The reaction to the Supreme Court decision made this contradiction even clearer. The abolition of tariffs is a factor that lowers inflation, and should have reduced the demand for gold as an "inflation hedge." However, BTC rose in response to the abolition of tariffs — this is conclusive evidence that it reacted as an "risk-on asset" rather than an "inflation hedge." The fact that BTC's 30-day correlation reached +0.47 with stocks shows that the market is already treating BTC as a high-beta version of tech stocks.
The crisis of narrative is also reflected in the industry's reaction. The explanation that "the abolition of tariffs will make it easier for the FRB to cut interest rates, which is a plus for BTC" implicitly admits that BTC is a risk asset (interest rate cuts = positive material for risk assets).
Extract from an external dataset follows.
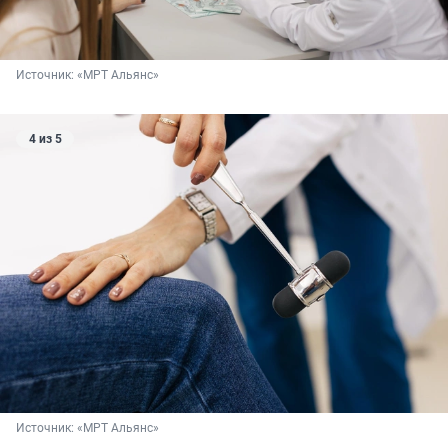
Источник: 
«МРТ Альянс»
4 из 5
Источник: 
«МРТ Альянс»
While claiming to be digital gold, explaining positive materials with the logic of risk assets — whether this double standard can be sustained in the long term is the fundamental problem of BTC.
Legitimacy Void: The "2% Moment" Reflects the Void of Institutional Legitimacy
From $68,200 to $67,271. The fragility of BTC's institutional foundation is condensed in this $930 difference.
BTC's reaction to the historic event of the Supreme Court decision revealed the "void of legitimacy" in two senses. First, the rise lasted only a few minutes. The S&P 500 maintained a 0.4% increase and the Nasdaq a 0.7% increase throughout the day, but BTC's 2% increase disappeared immediately.